Le virus du chikungunya est principalement transmis par un moustique du genre Aedes (Aedesaegypti et Aedesalbopictus) [fig. 1]. La femelle moustique s’infecte au cours d’un repas sanguin chez une personne virémique. Le virus se multiplie chez le moustique et va, 5 à 10 jours plus tard, se concentrer dans les glandes salivaires (incubation extrinsèque). Le moustique peut alors transmettre le virus pendant toute sa vie ainsi qu’à sa descendance (transmission transovarienne). Lors du repas sanguin suivant, le moustique va injecter de la salive dans le derme de la personne piquée, et ainsi transmettre le virus.3 La transmission du virus du chikungunya est, par ailleurs, possible de la mère à l’enfant au moment de l’accouchement lorsque la mère est virémique,4 mais il n’y a pas transmission par le lait maternel. Le virus peut aussi être transmis par transfusion de produits sanguins ou après exposition accidentelle au sang.3
Après avoir été inoculé dans le derme ou le sang, le virus du chikungunya commence à se répliquer dans les fibroblastes, les macrophages et les cellules mononucléées sanguines. Malgré une réponse immunitaire innée robuste (interférons de type 1 et autres cytokines pro-inflammatoires), il va disséminer dans l’organisme par voies lymphatique et sanguine pour atteindre d’autres sites de réplication : organes lymphoïdes, peau, muscles, tendons, articulations, cerveau et foie.3 Les signes cliniques, contemporains du pic de la réponse immunitaire innée et de la virémie, apparaissent brutalement 2 à 3 jours après l’entrée du virus dans l’organisme (incubation intrinsèque). L’apparition d’anticorps neutralisants permet le contrôle de la virémie après 5 à 7 jours et confèrent une immunité protectrice durable.3 Des antigènes et de l’ARN du virus du chikungunya peuvent persister dans les articulations et les muscles et être à l’origine de manifestations cliniques chroniques.

Épidémiologie

Le chikungunya a été observé sur les cinq continents, dans les territoires d’implantation des vecteurs, Aedesaegypti (zone intertropicale) et Aedesalbopictus (zones intertropicale et tempérée).

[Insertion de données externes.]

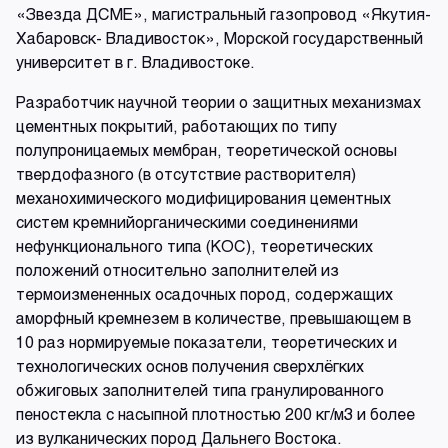
«Звезда ДСМЕ», магистральный газопровод «Якутия-
Хабаровск- Владивосток», Морской государственный
университет в г. Владивостоке.
Разработчик научной теории о защитных механизмах
цементных покрытий, работающих по типу
полупроницаемых мембран, теоретической основы
твердофазного (в отсутствие растворителя)
механохимического модифицирования цементных
систем кремнийорганическими соединениями
нефункционального типа (КОС), теоретических
положений относительно заполнителей из
термоизмененных осадочных пород, содержащих
аморфный кремнезем в количестве, превышающем в
10 раз нормируемые показатели, теоретических и
технологических основ получения сверхлёгких
обжиговых заполнителей типа гранулированного
пеностекла с насыпной плотностью 200 кг/м3 и более
из вулканических пород Дальнего Востока.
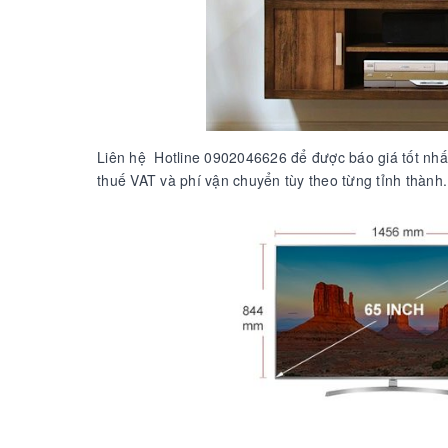
Liên hệ Hotline 0902046626 để được báo giá tốt nhấ
thuế VAT và phí vận chuyển tùy theo từng tỉnh thành.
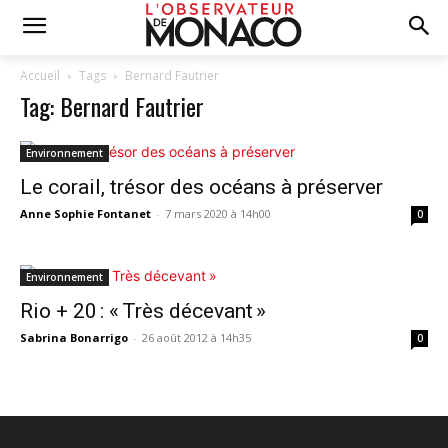
Accueil
Tags
Bernard Fautrier
Tag: Bernard Fautrier
Environnement
Le corail, trésor des océans à préserver
Anne Sophie Fontanet
-
7 mars 2020 à 14h00
0
Environnement
Rio + 20 : « Très décevant »
Sabrina Bonarrigo
-
26 août 2012 à 14h35
0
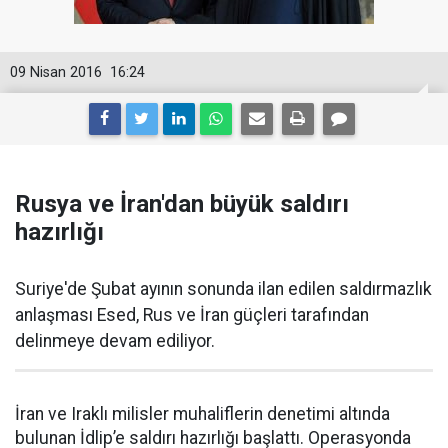
09 Nisan 2016
16:24
Rusya ve İran'dan büyük saldırı
hazırlığı
Suriye'de Şubat ayının sonunda ilan edilen saldırmazlık
anlaşması Esed, Rus ve İran güçleri tarafından
delinmeye devam ediliyor.
İran ve Iraklı milisler muhaliflerin denetimi altında
bulunan İdlip’e saldırı hazırlığı başlattı. Operasyonda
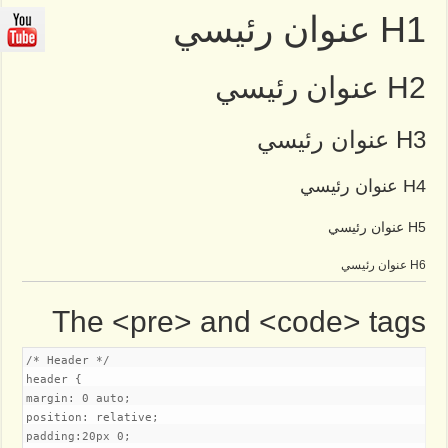
H1 عنوان رئيسي
H2 عنوان رئيسي
H3 عنوان رئيسي
H4 عنوان رئيسي
H5 عنوان رئيسي
H6 عنوان رئيسي
The <pre> and <code> tags
/* Header */

header {

margin: 0 auto;

position: relative;

padding:20px 0;
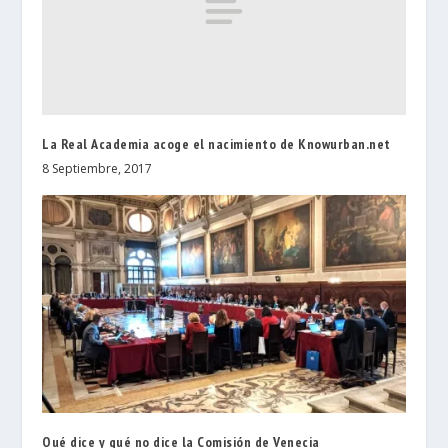
La Real Academia acoge el nacimiento de Knowurban.net
8 Septiembre, 2017
Qué dice y qué no dice la Comisión de Venecia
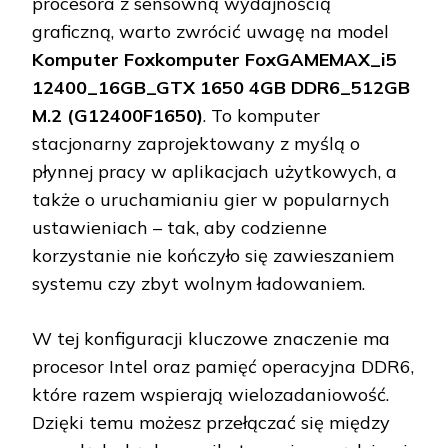
procesora z sensowną wydajnością
graficzną, warto zwrócić uwagę na model
Komputer Foxkomputer FoxGAMEMAX_i5
12400_16GB_GTX 1650 4GB DDR6_512GB
M.2 (G12400F1650)
. To komputer
stacjonarny zaprojektowany z myślą o
płynnej pracy w aplikacjach użytkowych, a
także o uruchamianiu gier w popularnych
ustawieniach – tak, aby codzienne
korzystanie nie kończyło się zawieszaniem
systemu czy zbyt wolnym ładowaniem.
W tej konfiguracji kluczowe znaczenie ma
procesor Intel oraz pamięć operacyjna DDR6,
które razem wspierają wielozadaniowość.
Dzięki temu możesz przełączać się między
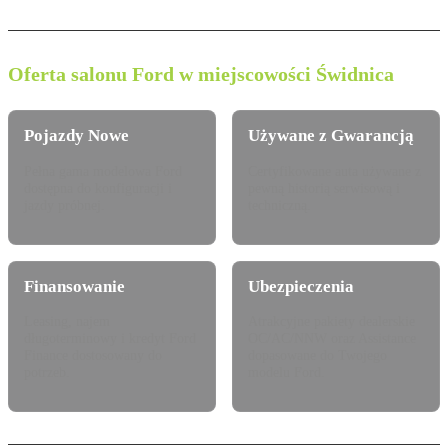
Oferta salonu Ford w miejscowości Świdnica
Pojazdy Nowe
Używane z Gwarancją
Pełna gama modelowa Ford
Certyfikowane auta używane z
dostępna do konfiguracji i
pewną historią serwisową i
jazdy próbnej.
techniczną.
Finansowanie
Ubezpieczenia
Leasing, najem
Atrakcyjne pakiety dealerskie
długoterminowy i kredyt Ford
OC/AC/NNW oraz Assistance
Finance dostosowany do
dopasowane do Twojego
potrzeb.
modelu Ford.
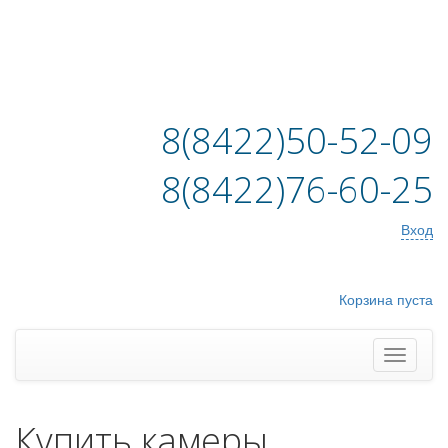
8(8422)50-52-09
8(8422)76-60-25
Вход
Корзина пуста
Купить камеры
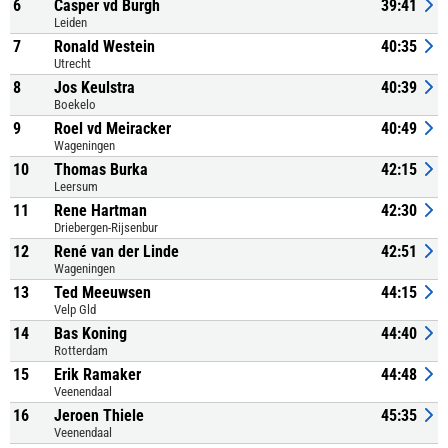
6
Casper vd Burgh
39:41
Leiden
7
Ronald Westein
40:35
Utrecht
8
Jos Keulstra
40:39
Boekelo
9
Roel vd Meiracker
40:49
Wageningen
10
Thomas Burka
42:15
Leersum
11
Rene Hartman
42:30
Driebergen-Rijsenbur
12
René van der Linde
42:51
Wageningen
13
Ted Meeuwsen
44:15
Velp Gld
14
Bas Koning
44:40
Rotterdam
15
Erik Ramaker
44:48
Veenendaal
16
Jeroen Thiele
45:35
Veenendaal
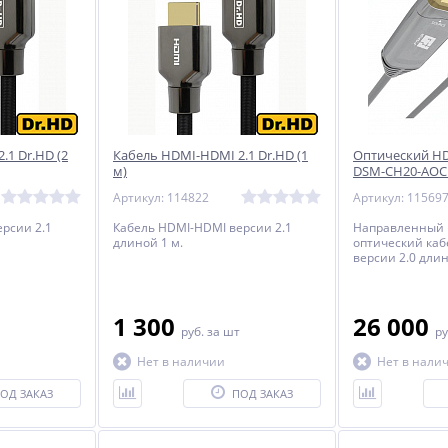
.1 Dr.HD (2
Кабель HDMI-HDMI 2.1 Dr.HD (1
Оптический HD
м)
DSM-CH20-AOC 
Артикул: 114822
Артикул: 11569
рсии 2.1
Кабель HDMI-HDMI версии 2.1
Направленный 
длиной 1 м.
оптический ка
версии 2.0 длин
1 300
26 000
руб.
за шт
ру
Нет в наличии
Нет в нали
ОД ЗАКАЗ
ПОД ЗАКАЗ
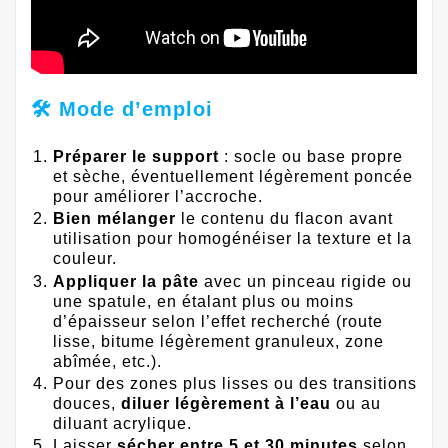
🛠️ Mode d’emploi
Préparer le support
: socle ou base propre
et sèche, éventuellement légèrement poncée
pour améliorer l’accroche.
Bien mélanger
le contenu du flacon avant
utilisation pour homogénéiser la texture et la
couleur.
Appliquer la pâte
avec un pinceau rigide ou
une spatule, en étalant plus ou moins
d’épaisseur selon l’effet recherché (route
lisse, bitume légèrement granuleux, zone
abîmée, etc.).
Pour des zones plus lisses ou des transitions
douces,
diluer légèrement à l’eau
ou au
diluant acrylique.
Laisser
sécher entre 5 et 30 minutes
selon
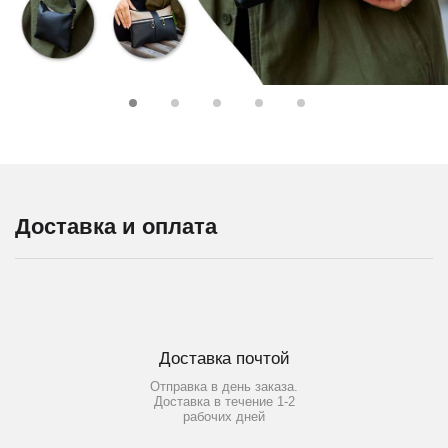
Доставка и оплата
Доставка почтой
Отправка в день заказа.
Доставка в течение 1-2
рабочих дней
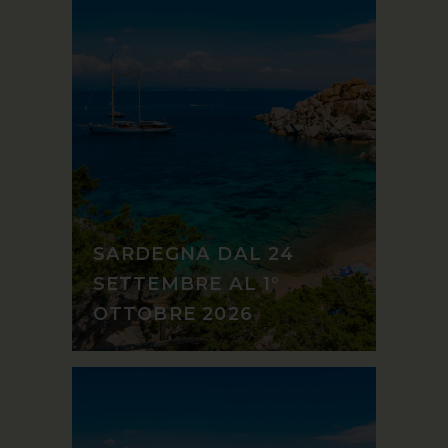
SARDEGNA DAL 24
SETTEMBRE AL 1°
OTTOBRE 2026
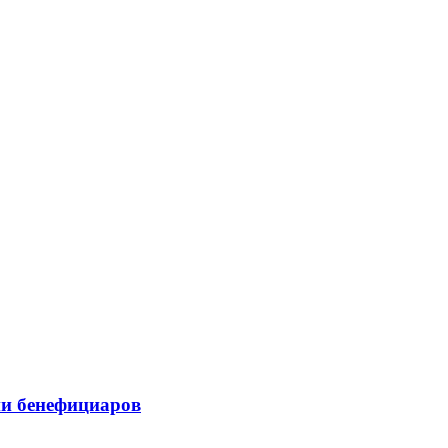
ии бенефициаров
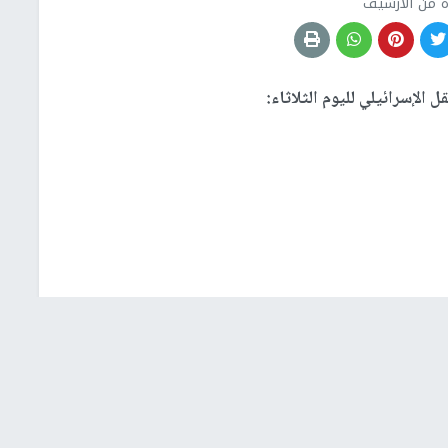
 من الأرشيف
الإسرائيلي لليوم الثلاثاء:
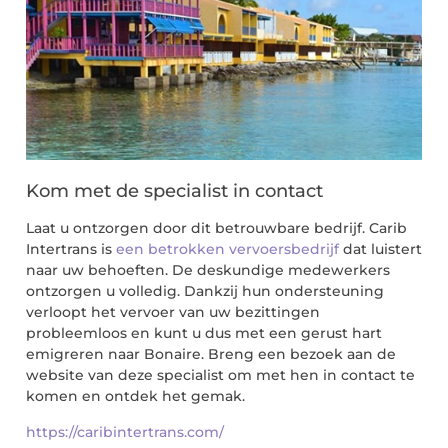
Kom met de specialist in contact
Laat u ontzorgen door dit betrouwbare bedrijf. Carib
Intertrans is
een betrokken vervoersbedrijf
dat luistert
naar uw behoeften. De deskundige medewerkers
ontzorgen u volledig. Dankzij hun ondersteuning
verloopt het vervoer van uw bezittingen
probleemloos en kunt u dus met een gerust hart
emigreren naar Bonaire. Breng een bezoek aan de
website van deze specialist om met hen in contact te
komen en ontdek het gemak.
https://caribintertrans.com/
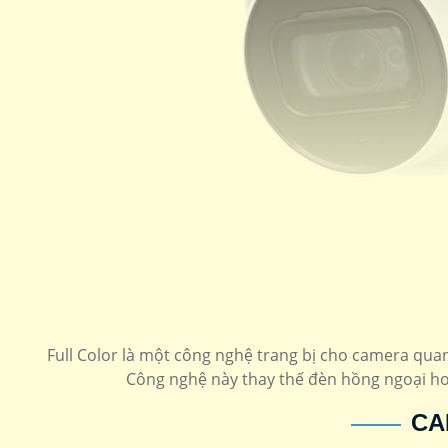
Full Color là một công nghệ trang bị cho camera quan
Công nghệ này thay thế đèn hồng ngoại ho
CA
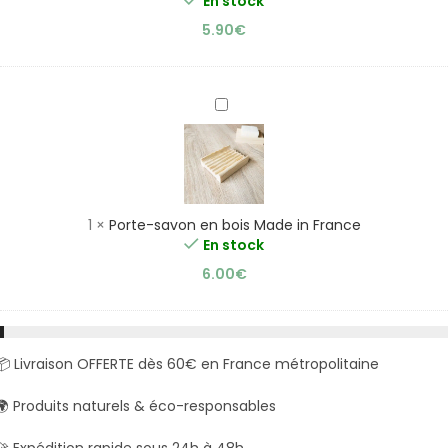
En stock
100g
5.90
€
Porte-
savon
en
bois
Made
in
1
×
Porte-savon en bois Made in France
France
En stock
6.00
€
📦 Livraison OFFERTE dès 60€ en France métropolitaine
🌍 Produits naturels & éco-responsables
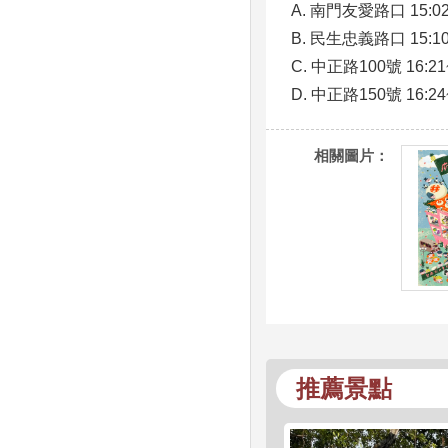
A. 南門友愛路口 15:02
B. 民生忠義路口 15:10
C. 中正路100號 16:21
D. 中正路150號 16:24
相關圖片：
推薦景點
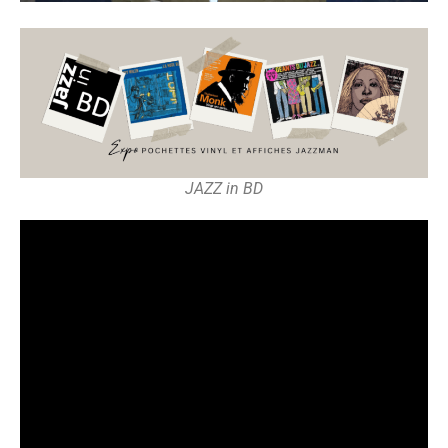
JAZZ in BD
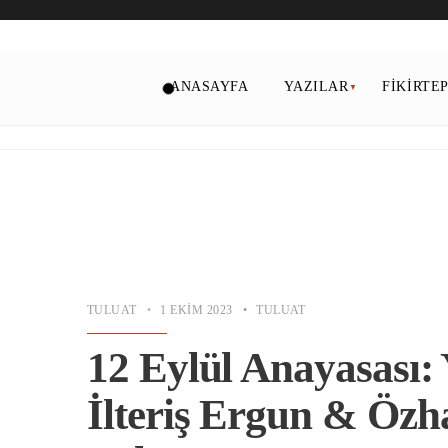
ANASAYFA
YAZILAR
FIKIRTE
TULUAT
•
1 EKIM 2023
•
TULUAT
12 Eylül Anayasası: 
İlteriş Ergun & Özh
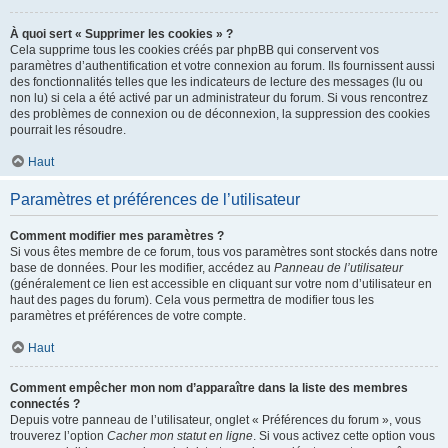
À quoi sert « Supprimer les cookies » ?
Cela supprime tous les cookies créés par phpBB qui conservent vos
paramètres d’authentification et votre connexion au forum. Ils fournissent aussi
des fonctionnalités telles que les indicateurs de lecture des messages (lu ou
non lu) si cela a été activé par un administrateur du forum. Si vous rencontrez
des problèmes de connexion ou de déconnexion, la suppression des cookies
pourrait les résoudre.
Haut
Paramètres et préférences de l’utilisateur
Comment modifier mes paramètres ?
Si vous êtes membre de ce forum, tous vos paramètres sont stockés dans notre
base de données. Pour les modifier, accédez au
Panneau de l’utilisateur
(généralement ce lien est accessible en cliquant sur votre nom d’utilisateur en
haut des pages du forum). Cela vous permettra de modifier tous les
paramètres et préférences de votre compte.
Haut
Comment empêcher mon nom d’apparaître dans la liste des membres
connectés ?
Depuis votre panneau de l’utilisateur, onglet « Préférences du forum », vous
trouverez l’option
Cacher mon statut en ligne
. Si vous activez cette option vous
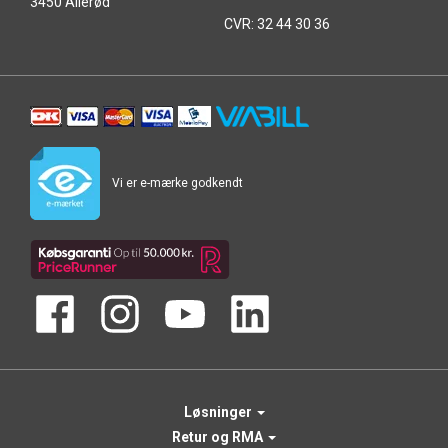
3450 Allerød
CVR: 32 44 30 36
Vi er e-mærke godkendt
Løsninger
Retur og RMA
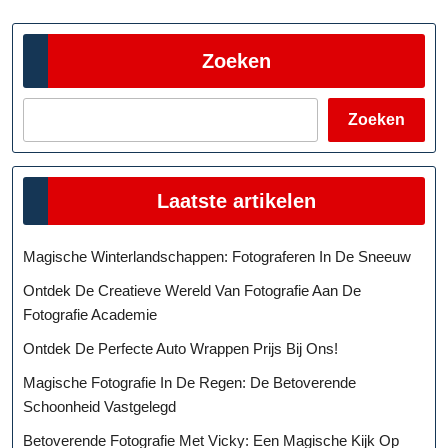
Zoeken
Zoeken
Laatste artikelen
Magische Winterlandschappen: Fotograferen In De Sneeuw
Ontdek De Creatieve Wereld Van Fotografie Aan De
Fotografie Academie
Ontdek De Perfecte Auto Wrappen Prijs Bij Ons!
Magische Fotografie In De Regen: De Betoverende
Schoonheid Vastgelegd
Betoverende Fotografie Met Vicky: Een Magische Kijk Op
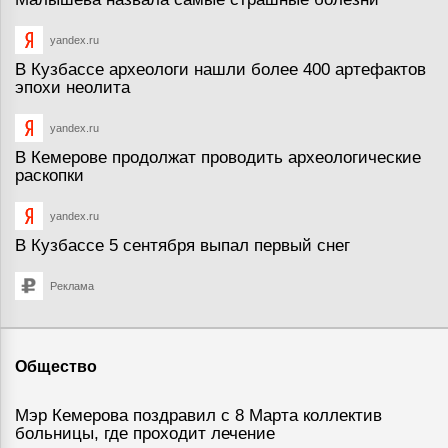
yandex.ru
В Кузбассе археологи нашли более 400 артефактов
эпохи неолита
yandex.ru
В Кемерове продолжат проводить археологические
раскопки
yandex.ru
В Кузбассе 5 сентября выпал первый снег
Реклама
Общество
Мэр Кемерова поздравил с 8 Марта коллектив
больницы, где проходит лечение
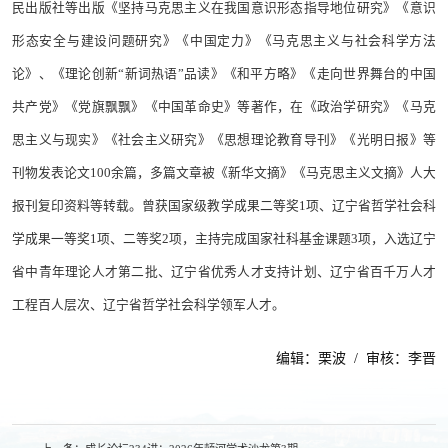
民出版社等出版《坚持马克思主义在我国意识形态指导地位研究》《意识
形态安全与建设问题研究》《中国定力》《马克思主义与社会科学方法
论》、《理论创新“新词热语”品读》《和平方略》《走向世界舞台的中国
共产党》《党旗飘飘》《中国革命史》等著作，在《政治学研究》《马克
思主义与现实》《社会主义研究》《思想理论教育导刊》《光明日报》等
刊物发表论文100余篇，多篇文章被《新华文摘》《马克思主义文摘》人大
报刊复印资料等转载。曾获国家级教学成果二等奖1项、辽宁省哲学社会科
学成果一等奖1项、二等奖2项，主持完成国家社科基金课题3项，入选辽宁
省中青年理论人才第二批、辽宁省优秀人才支持计划、辽宁省百千万人才
工程百人层次、辽宁省哲学社会科学领军人才。
编辑：栗波 / 审核：李晋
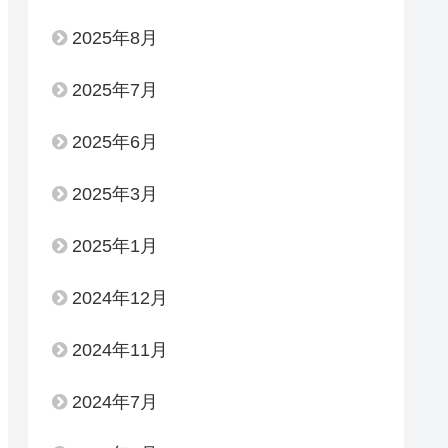
2025年8月
2025年7月
2025年6月
2025年3月
2025年1月
2024年12月
2024年11月
2024年7月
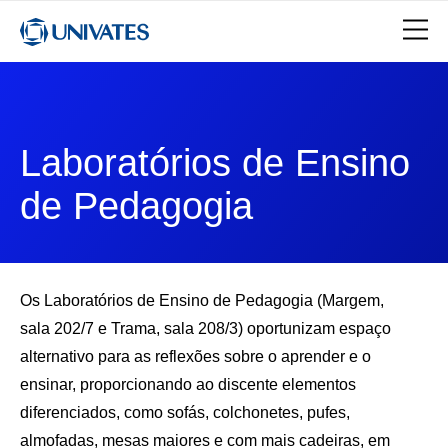
Laboratórios de Ensino
de Pedagogia
Os Laboratórios de Ensino de Pedagogia (Margem,
sala 202/7 e Trama, sala 208/3) oportunizam espaço
alternativo para as reflexões sobre o aprender e o
ensinar, proporcionando ao discente elementos
diferenciados, como sofás, colchonetes, pufes,
almofadas, mesas maiores e com mais cadeiras, em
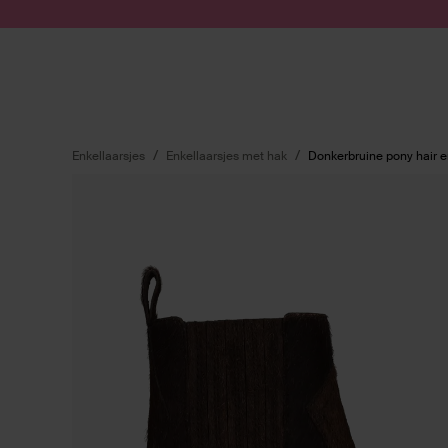
Doorgaan naar artikel
Submit search
Enkellaarsjes
Enkellaarsjes met hak
Donkerbruine pony hair e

Dans un territoire donné, les cas de chikungunya surviennent de façon cyclique au cours d’épidémies touchant 30 à 50 % de la population, suivies de périodes inter-épidémiques de quelques années à quelques décennies sans circulation virale.5 Ce fut le cas à La Réunion en 2005-2006, en Nouvelle-Calédonie en 2011, aux Antilles en 2014, en Guyane en 2014-2015 et en Polynésie française en 2014-2015. Des foyers de cas autochtones de chikungunya ont été décrits dans le sud de la France métropolitaine en 2010, 2014, 2017 et régulièrement en Italie.

Manifestations cliniques

Le chikungunya évolue en trois stades : le stade aigu, le stade post-aigu et le stade chronique.6, 7

Stade aigu : du début des symptômes à J21


Formes typiques

Après une incubation médiane de 3 jours (2 à 10 jours), l’infection par le virus du chikungunya est symptomatique chez 75 à 95 % des personnes. Le début est brutal, avec une fièvre élevée associée à une polyarthralgie intense (tableau 1). La polyarthralgie est bilatérale et symétrique et touche les articulations périphériques : doigts, mains, poignets, pieds et chevilles. Les coudes et les genoux sont fréquemment atteints. Arthrites et ténosynovites sont le plus souvent associées. D’autres signes cliniques sont fréquemment présents : rachialgies, myalgies, céphalées, manifestations dermatologiques (exanthème maculo-papuleux, érythème palmo-plantaire prurigineux, œdèmes des extrémités) et une asthénie intense. Les signes généraux durent en général moins d’une semaine alors que les signes musculo-squelettiques s’amendent lentement en 2 à 3 semaines. La persistance de ces symptômes au-delà de la troisième semaine définit l’évolution vers le stade post-aigu.

Formes atypiques

Des formes atypiques (tableau 1) sont observées dans moins de 1 % des cas, le plus souvent chez des personnes souffrant de pathologies chroniques ou aux âges extrêmes de la vie.6 Il s’agit le plus souvent de la décompensation de pathologies préexistantes ou des complications générales (déshydratation, accident thromboembolique, perte d’autonomie).
D’autres manifestations ont été décrites : formes hyperalgiques, manifestations digestives, neurologiques (syndrome de Guillain-Barré, méningo-encéphalite, névrite optique), dermatologiques (ulcérations cutanées ou muqueuses, dermatose bulleuse, hyperpigmentation, conjonctivite non purulente), cardiovasculaire (hypotension, dysautonomie, myocardite), rhabdomyolyse, hépatite fulminante, insuffisance rénale aiguë, sepsis. La forme néonatale fait suite à une transmission de la mère à l’enfant pendant l’accouchement ou à une transmission vectorielle pendant les premiers jours de vie ;4 elle associe fièvre, difficultés à téter, douleur, thrombopénie, lymphopénie et cytolyse hépatique modérée. Des formes graves avec atteinte multiviscérale s’observent dans la moitié des cas.

Formes graves

Il s’agit de formes atypiques, avec le dysfonctionnement d’au moins un organe ou un système menaçant le pronostic vital.7 Le taux de létalité du chikungunya est comparable à celui de la grippe saisonnière (≈ 0,01-0,1 %). Le risque de décès concerne principalement les nouveau-nés, les immunodéprimés et les personnes âgées.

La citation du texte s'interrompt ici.